On November 11, the people of the United States celebrate Veterans’ Day, to honor military veterans of the United States Armed Forces. Although most U.S. federal holidays fall on the Monday closest to the actual date of the event they honor, Veterans’ Day is one of the few that is always observed on November 11. That’s because it stems from an armistice that went into effect on the 11th hour of the 11th day of the 11th month in the year 1918 and thus ended the fighting of the First World War, though not the war itself. That would not happen until June 28, 1919, when the First World War officially ended with the signing of the Treaty of Versailles. Nonetheless, the public considered November 11, 1918, to be the end of the conflict.

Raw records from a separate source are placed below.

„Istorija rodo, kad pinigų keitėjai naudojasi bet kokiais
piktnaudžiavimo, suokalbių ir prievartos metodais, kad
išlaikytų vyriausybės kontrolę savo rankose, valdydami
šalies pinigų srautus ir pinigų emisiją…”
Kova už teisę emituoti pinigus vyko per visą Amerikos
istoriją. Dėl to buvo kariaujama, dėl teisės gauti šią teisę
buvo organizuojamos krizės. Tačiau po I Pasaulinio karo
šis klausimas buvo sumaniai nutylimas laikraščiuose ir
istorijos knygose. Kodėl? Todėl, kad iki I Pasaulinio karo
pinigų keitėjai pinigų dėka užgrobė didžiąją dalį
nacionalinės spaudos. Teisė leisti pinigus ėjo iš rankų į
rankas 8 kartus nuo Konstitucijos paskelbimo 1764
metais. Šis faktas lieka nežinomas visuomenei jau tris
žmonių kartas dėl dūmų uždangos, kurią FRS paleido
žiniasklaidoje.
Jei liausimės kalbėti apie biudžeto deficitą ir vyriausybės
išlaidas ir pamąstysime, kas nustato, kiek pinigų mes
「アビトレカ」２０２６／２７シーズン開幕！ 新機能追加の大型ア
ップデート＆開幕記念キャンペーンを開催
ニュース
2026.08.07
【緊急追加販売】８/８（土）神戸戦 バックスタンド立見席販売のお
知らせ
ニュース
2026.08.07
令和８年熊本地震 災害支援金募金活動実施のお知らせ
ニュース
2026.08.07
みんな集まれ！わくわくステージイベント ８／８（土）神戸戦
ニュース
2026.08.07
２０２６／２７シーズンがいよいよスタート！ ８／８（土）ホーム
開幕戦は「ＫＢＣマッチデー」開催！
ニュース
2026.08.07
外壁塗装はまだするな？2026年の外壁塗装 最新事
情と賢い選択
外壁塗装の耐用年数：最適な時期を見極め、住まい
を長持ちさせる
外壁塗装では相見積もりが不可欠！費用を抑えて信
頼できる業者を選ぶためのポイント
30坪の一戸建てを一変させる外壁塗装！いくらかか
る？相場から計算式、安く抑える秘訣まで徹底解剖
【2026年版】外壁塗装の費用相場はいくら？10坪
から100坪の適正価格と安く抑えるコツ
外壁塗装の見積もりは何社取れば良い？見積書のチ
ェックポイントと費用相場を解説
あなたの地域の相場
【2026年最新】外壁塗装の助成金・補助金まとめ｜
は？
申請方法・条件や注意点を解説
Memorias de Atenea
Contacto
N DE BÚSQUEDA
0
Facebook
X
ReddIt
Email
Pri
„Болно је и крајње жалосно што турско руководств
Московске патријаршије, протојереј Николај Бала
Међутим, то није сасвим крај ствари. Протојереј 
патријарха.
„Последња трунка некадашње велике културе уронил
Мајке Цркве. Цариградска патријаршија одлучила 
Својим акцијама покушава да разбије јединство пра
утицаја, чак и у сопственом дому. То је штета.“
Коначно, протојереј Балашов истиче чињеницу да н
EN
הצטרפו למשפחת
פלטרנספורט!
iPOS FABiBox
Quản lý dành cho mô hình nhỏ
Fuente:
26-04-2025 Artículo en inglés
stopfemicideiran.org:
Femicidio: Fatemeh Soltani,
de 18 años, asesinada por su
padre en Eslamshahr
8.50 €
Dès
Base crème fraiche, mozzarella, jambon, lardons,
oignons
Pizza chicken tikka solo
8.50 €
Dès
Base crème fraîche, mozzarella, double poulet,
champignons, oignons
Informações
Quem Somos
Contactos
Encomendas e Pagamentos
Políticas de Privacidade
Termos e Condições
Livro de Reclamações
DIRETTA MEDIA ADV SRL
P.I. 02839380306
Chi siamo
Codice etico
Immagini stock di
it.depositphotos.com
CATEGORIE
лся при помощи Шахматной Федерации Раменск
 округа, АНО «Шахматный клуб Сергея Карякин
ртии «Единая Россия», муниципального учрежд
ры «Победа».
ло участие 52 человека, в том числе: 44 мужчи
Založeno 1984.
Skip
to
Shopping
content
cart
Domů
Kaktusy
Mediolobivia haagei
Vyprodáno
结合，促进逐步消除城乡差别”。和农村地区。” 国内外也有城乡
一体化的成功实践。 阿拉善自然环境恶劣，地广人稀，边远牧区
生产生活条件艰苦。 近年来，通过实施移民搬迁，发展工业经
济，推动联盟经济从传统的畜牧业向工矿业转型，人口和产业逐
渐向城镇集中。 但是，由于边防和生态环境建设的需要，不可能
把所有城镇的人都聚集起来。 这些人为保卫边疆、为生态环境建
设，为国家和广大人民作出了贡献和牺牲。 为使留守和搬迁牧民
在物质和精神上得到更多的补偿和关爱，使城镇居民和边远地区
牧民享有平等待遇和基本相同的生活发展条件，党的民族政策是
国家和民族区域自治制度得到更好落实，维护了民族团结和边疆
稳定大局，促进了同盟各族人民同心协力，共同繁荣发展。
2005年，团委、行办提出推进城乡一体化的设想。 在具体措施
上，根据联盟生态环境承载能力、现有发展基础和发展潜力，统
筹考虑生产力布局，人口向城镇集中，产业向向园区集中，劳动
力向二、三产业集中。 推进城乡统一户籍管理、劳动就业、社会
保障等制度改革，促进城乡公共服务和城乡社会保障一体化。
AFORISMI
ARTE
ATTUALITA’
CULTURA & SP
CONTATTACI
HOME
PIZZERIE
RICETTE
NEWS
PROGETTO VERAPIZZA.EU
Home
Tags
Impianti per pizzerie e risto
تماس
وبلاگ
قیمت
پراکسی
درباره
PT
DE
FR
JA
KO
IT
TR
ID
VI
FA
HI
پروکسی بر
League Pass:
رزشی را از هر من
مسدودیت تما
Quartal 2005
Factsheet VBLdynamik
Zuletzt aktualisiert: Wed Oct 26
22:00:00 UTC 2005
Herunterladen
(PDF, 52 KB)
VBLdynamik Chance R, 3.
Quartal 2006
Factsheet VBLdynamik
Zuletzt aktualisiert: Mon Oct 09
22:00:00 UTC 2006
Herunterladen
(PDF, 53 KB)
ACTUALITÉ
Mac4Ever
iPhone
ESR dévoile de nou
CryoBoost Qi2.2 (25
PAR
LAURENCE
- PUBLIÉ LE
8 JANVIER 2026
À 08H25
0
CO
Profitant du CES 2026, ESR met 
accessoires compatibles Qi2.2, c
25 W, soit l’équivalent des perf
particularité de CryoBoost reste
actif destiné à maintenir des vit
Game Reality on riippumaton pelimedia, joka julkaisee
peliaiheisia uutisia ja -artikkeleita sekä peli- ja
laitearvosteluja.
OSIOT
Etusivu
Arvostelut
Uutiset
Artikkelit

For two decades, November 11 was unofficially celebrated as Armistice Day. Finally, in May 1938, the U.S. Congress proclaimed it to be an official federal holiday, "a day to be dedicated to the cause of world peace and to be thereafter celebrated and known as 'Armistice Day'", honoring veterans of the First World War. In 1954, President Dwight Eisenhower expanded the holiday to honor all who have served in uniform, both in war and peace, and in 1971, Armistice Day became Veterans Day, thus better reflecting the spirit of the celebration.
“Today, we pay homage to the unrelenting bravery and dedication that distinguish all those who have earned the title of “American veteran,” said President Joe Biden.
“It’s an honor that only a small percentage of Americans can claim, and one that marks those who are able to claim it as brothers and sisters. It’s a badge of courage that unites across all ages, regardless of background — because to be a veteran is to have endured and survived challenges most Americans will never know. You’ve come through the trials and testing, braved dangers and deprivations, faced down the tragic realities of war and death,” said President Biden.
“To all our veterans, past and present, we thank you, we honor you, and we remember always what you’ve done for us.”